YOUR ASSIGNMENT.
Reproduce verbatim the lines of the material below, starting at the line with "Septiembre es un" and ending at the line with "のバランスを整えて気になるベタつきや脂うきを抑えてくれま", both inclusive; skip the rest.

Segment Start: SUPPLIED RECORDS

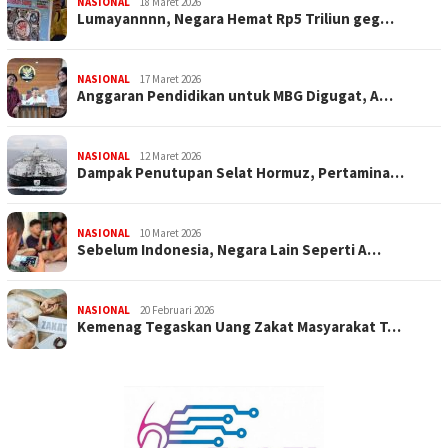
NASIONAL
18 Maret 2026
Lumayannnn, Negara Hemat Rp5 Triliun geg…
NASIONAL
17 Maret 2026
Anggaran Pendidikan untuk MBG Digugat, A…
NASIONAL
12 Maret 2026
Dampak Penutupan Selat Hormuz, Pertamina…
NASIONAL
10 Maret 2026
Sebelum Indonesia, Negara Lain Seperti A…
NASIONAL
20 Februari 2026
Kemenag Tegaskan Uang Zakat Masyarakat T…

Segment End: SUPPLIED RECORDS
Segment Start: SUPPLIED RECORDS

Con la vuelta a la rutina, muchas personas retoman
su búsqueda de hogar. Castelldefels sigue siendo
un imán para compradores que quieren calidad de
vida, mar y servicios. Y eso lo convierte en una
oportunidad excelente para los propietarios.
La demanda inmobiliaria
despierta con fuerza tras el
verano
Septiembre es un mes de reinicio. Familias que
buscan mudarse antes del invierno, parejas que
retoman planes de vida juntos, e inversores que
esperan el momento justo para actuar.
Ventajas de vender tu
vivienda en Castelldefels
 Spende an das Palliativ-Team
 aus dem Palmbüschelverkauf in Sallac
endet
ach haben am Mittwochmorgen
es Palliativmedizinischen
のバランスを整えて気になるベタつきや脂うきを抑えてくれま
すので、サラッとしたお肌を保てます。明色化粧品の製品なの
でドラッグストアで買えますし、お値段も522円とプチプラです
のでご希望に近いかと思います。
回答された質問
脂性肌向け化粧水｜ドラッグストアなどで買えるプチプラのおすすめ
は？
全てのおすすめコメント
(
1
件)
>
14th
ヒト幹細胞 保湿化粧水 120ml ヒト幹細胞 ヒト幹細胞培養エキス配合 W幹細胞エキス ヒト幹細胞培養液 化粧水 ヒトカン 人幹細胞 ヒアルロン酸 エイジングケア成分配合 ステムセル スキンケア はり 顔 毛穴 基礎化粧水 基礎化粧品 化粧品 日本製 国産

Segment End: SUPPLIED RECORDS

RESPONSE AREA.
Septiembre es un mes de reinicio. Familias que
buscan mudarse antes del invierno, parejas que
retoman planes de vida juntos, e inversores que
esperan el momento justo para actuar.
Ventajas de vender tu
vivienda en Castelldefels
 Spende an das Palliativ-Team
 aus dem Palmbüschelverkauf in Sallac
endet
ach haben am Mittwochmorgen
es Palliativmedizinischen
のバランスを整えて気になるベタつきや脂うきを抑えてくれま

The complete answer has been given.